Durante os últimos quatro dias, 7 a 10 de fevereiro, uma “onda” de furtos e assaltos se fez presente na localidade onde moro, São José da Mata, distrito de Campina Grande-PB. A população se sente desprotegida e a super-proteção de seus lares é a medida adotada pelos cidadãos na busca de proteger seus bens e/ou suas próprias vidas. A ineficiência do sistema de segurança pública na localidade, assim como, no Estado e no País é preocupante. As medidas adotadas pela polícia não estão surtindo efeito e a falta de informações concedidas pela população dificulta o estabelecimento da ordem.
O povo está desprotegido por parte das forças competentes. Durante a noite, período em que geralmente acontecem os incidentes, dois policiais em uma viatura da polícia militar, normalmente, fazem a ronda na região. Na noite de ontem, quinta-feira dia 10, a base da polícia militar na localidade estava vazia, enquanto isso, três pessoas, tentavam invadir uma residência na região central e outras duas tentavam assaltar moradores da Rua Nigéria. Eram 21h15 quando uma viatura da polícia militar chegava de Campina Grande. Eu fui testemunha ocular da chegada dos policiais. Três soldados procuravam a residência onde o incidente acontecera. Era tarde demais, os meliantes já haviam deixado o local. Por sorte, ninguém se feriu e nada foi roubado.

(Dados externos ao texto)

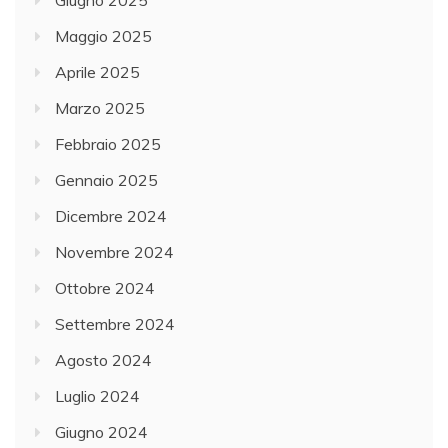
Giugno 2025
Maggio 2025
Aprile 2025
Marzo 2025
Febbraio 2025
Gennaio 2025
Dicembre 2024
Novembre 2024
Ottobre 2024
Settembre 2024
Agosto 2024
Luglio 2024
Giugno 2024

As rondas, efetuadas pelos PM, não estão minimizando a ação dos criminosos, os ladrões não estão sendo contidos e os furtos continuam acontecendo. A população se sente ameaçada e a auto-proteção é a maneira mais eficaz, encontrada pelos cidadãos, de atenuar os furtos e principalmente o contato com os criminosos. “Ele estava empurrando o portão de minha casa, tentando arrombar, mas preferi não sair. Eu não tinha como fazer ele ir embora.”, afirmou um morador da localidade. O cidadão preferiu não se identificar. O suposto ladrão tentou arrombar sua casa na noite de ontem, dia de maior movimentação dos criminosos no distrito nos últimos dias.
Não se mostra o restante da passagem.